Please go through the records below and return every line holding the word "Revo".

Data entries
◆ ◆ ◆ ◆ ◆ ◆ ◆

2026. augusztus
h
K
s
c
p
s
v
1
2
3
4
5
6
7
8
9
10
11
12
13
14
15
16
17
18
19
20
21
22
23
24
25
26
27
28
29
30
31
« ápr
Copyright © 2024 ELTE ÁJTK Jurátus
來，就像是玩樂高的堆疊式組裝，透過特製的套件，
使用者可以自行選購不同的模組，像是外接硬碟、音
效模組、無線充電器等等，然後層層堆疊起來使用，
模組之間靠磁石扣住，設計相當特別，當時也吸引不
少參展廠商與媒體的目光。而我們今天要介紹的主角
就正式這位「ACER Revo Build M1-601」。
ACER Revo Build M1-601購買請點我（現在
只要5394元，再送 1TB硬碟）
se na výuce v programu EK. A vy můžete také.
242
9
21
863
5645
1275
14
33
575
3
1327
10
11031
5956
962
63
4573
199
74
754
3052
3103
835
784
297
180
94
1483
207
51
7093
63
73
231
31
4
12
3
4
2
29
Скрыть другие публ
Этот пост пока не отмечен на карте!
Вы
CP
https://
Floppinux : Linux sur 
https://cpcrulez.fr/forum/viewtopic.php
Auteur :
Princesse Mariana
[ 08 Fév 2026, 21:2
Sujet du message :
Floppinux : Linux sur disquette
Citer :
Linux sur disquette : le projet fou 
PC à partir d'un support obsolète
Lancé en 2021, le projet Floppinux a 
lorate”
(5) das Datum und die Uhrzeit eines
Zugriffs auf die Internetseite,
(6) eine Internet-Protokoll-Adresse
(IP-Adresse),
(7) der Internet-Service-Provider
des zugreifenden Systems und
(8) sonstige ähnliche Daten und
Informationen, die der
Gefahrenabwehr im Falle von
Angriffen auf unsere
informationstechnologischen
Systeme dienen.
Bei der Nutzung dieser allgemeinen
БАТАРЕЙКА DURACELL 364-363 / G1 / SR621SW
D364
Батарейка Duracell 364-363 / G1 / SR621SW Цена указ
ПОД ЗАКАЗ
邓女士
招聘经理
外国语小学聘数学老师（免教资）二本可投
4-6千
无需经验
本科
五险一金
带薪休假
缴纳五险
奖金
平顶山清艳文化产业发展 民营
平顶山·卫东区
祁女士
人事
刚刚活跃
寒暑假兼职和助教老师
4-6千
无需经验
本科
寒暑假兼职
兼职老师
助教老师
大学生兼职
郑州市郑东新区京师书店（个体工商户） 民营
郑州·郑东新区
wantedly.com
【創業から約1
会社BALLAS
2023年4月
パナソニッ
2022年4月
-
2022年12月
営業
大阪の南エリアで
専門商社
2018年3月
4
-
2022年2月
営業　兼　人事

◆ ◆ ◆ ◆ ◆ ◆ ◆

REPLY TO THE EXERCISE
就正式這位「ACER Revo Build M1-601」。
ACER Revo Build M1-601購買請點我（現在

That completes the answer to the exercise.